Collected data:
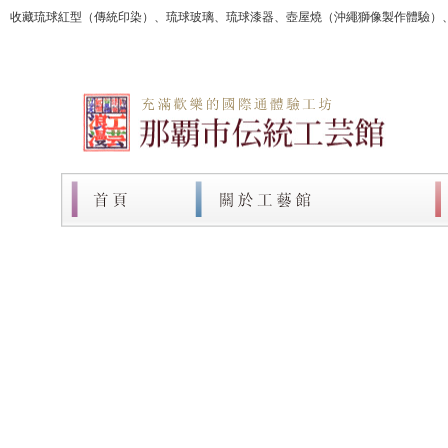
收藏琉球紅型（傳統印染）、琉球玻璃、琉球漆器、壺屋燒（沖繩獅像製作體驗）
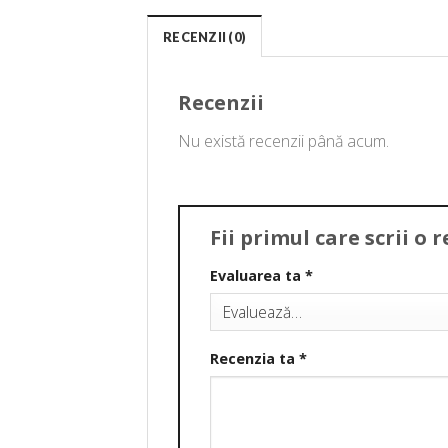
RECENZII (0)
Recenzii
Nu există recenzii până acum.
Fii primul care scrii o
Evaluarea ta
*
Recenzia ta
*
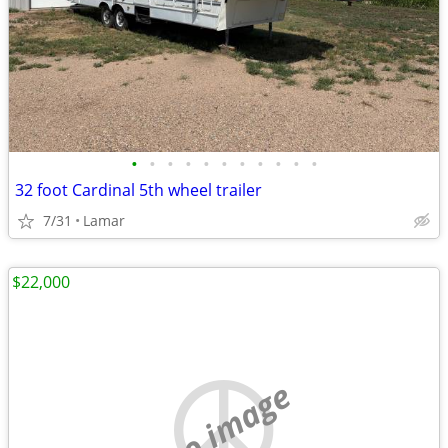
•
•
•
•
•
•
•
•
•
•
•
32 foot Cardinal 5th wheel trailer
7/31
Lamar
$22,000
no image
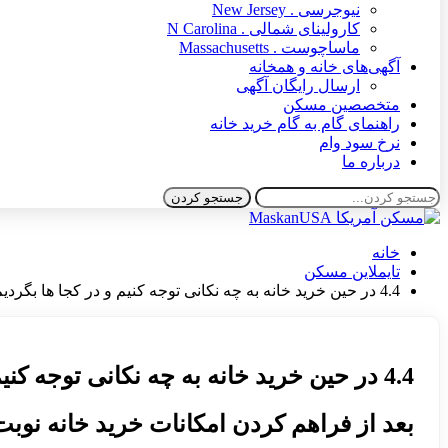
نیوجرسی . New Jersey
کارولینای شمالی . N Carolina
ماساچوست . Massachusetts
آگهی‌های خانه و همخانه
ارسال رایگان آگهی
متخصصین مسکن
راهنمای گام به گام خرید خانه
نرخ سود وام
درباره ما
خانه
تایملاین مسکن
4.4 در حین خرید خانه به چه نکانی توجه کنیم و در کجا ها بگردیم؟
4.4 در حین خرید خانه به چه نکانی توجه کنیم و در کجا ها بگردیم؟
بعد از فراهم کردن امکانات خرید خانه نوبت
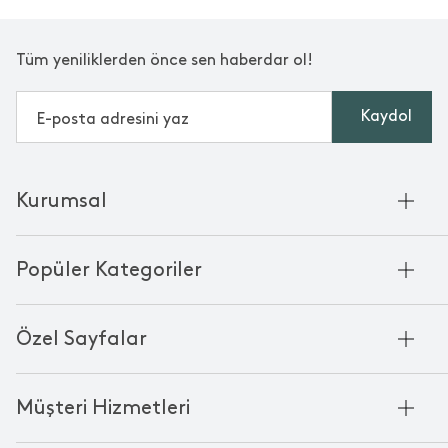
Tüm yeniliklerden önce sen haberdar ol!
Kaydol
Kurumsal
Hakkımızda
Popüler Kategoriler
Kurumsal Satış
Bambu'nun Hikayesi
Havlu
Chakra Manifesto
Özel Sayfalar
Bornoz
Mağazalarımız
Pike
Anneler Günü
KVKK
Mum
Müşteri Hizmetleri
Black Friday
Çerez Politikası
Kokulu Mum
Yılbaşı Ürünleri
Franchise
Bize Ulaşın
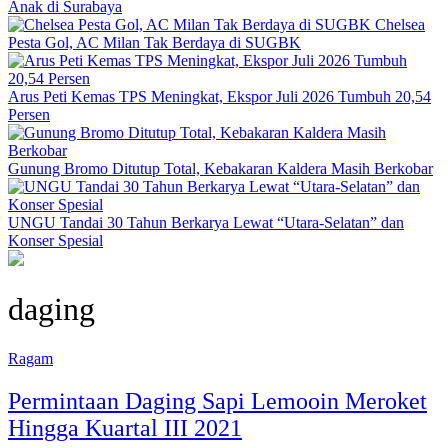
Anak di Surabaya
Chelsea
Pesta Gol, AC Milan Tak Berdaya di SUGBK
Arus Peti Kemas TPS Meningkat, Ekspor Juli 2026 Tumbuh 20,54
Persen
Gunung Bromo Ditutup Total, Kebakaran Kaldera Masih Berkobar
UNGU Tandai 30 Tahun Berkarya Lewat “Utara-Selatan” dan
Konser Spesial
daging
Ragam
Permintaan Daging Sapi Lemooin Meroket
Hingga Kuartal III 2021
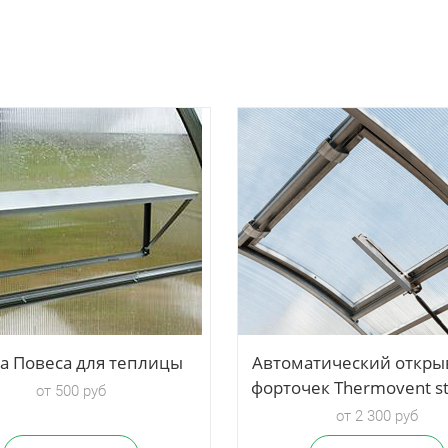
а Повеса для теплицы
Автоматический откры
форточек Thermovent s
от 500 руб
от 2 300 руб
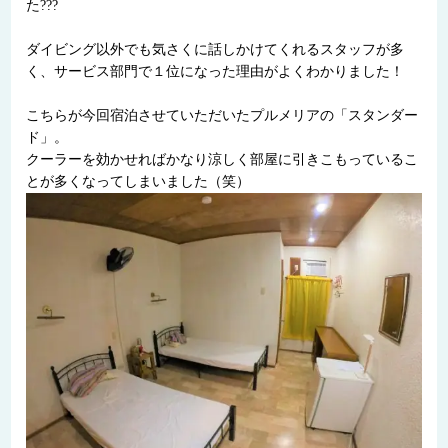
た???
ダイビング以外でも気さくに話しかけてくれるスタッフが多
く、サービス部門で１位になった理由がよくわかりました！
こちらが今回宿泊させていただいたプルメリアの「スタンダー
ド」。
クーラーを効かせればかなり涼しく部屋に引きこもっているこ
とが多くなってしまいました（笑）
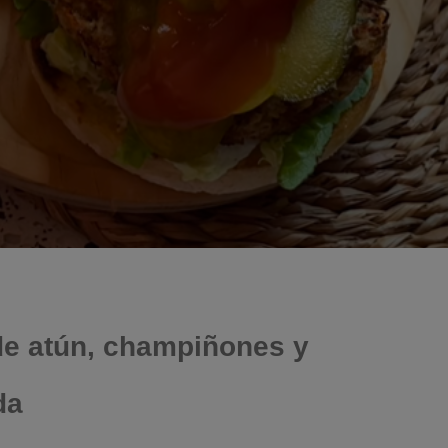
e atún, champiñones y
da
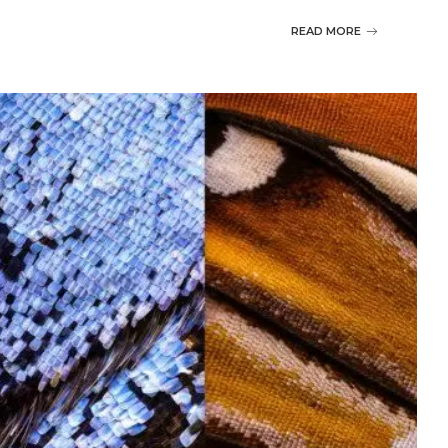
READ MORE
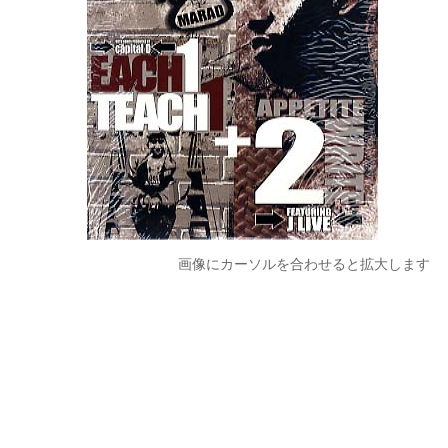
画像にカーソルを合わせると拡大します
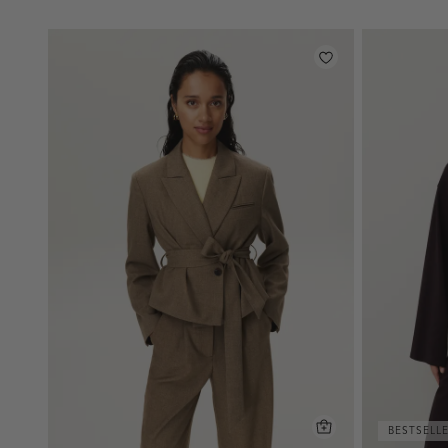
BESTSELL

# [The problem]
Working through the records, find each line containing the word "خرید" and copy it.

# [Answer space]
راهنمای گام به گام خرید خانه
4.4 در حین خرید خانه به چه نکانی توجه کنیم و در کجا ها بگردیم؟
4.4 در حین خرید خانه به چه نکانی توجه کنیم و در کجا ها بگردیم؟
بعد از فراهم کردن امکانات خرید خانه نوبت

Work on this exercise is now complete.